▶ **Task instructions**
Take the material below and reproduce, word for word, only the lines from the line with "análisis, quienes pueden combinarla con" through the line with "celebrado el 27 de julio de 2026".

___

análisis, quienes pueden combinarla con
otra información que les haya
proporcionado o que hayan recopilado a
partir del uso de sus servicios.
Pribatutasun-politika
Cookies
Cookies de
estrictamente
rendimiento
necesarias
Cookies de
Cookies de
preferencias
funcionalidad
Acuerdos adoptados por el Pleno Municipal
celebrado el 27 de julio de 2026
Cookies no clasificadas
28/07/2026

___

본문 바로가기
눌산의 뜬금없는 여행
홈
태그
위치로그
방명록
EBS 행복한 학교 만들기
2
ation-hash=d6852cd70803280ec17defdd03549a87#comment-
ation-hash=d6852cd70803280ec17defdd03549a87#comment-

___

▶ **Solution to this problem**
análisis, quienes pueden combinarla con
otra información que les haya
proporcionado o que hayan recopilado a
partir del uso de sus servicios.
Pribatutasun-politika
Cookies
Cookies de
estrictamente
rendimiento
necesarias
Cookies de
Cookies de
preferencias
funcionalidad
Acuerdos adoptados por el Pleno Municipal
celebrado el 27 de julio de 2026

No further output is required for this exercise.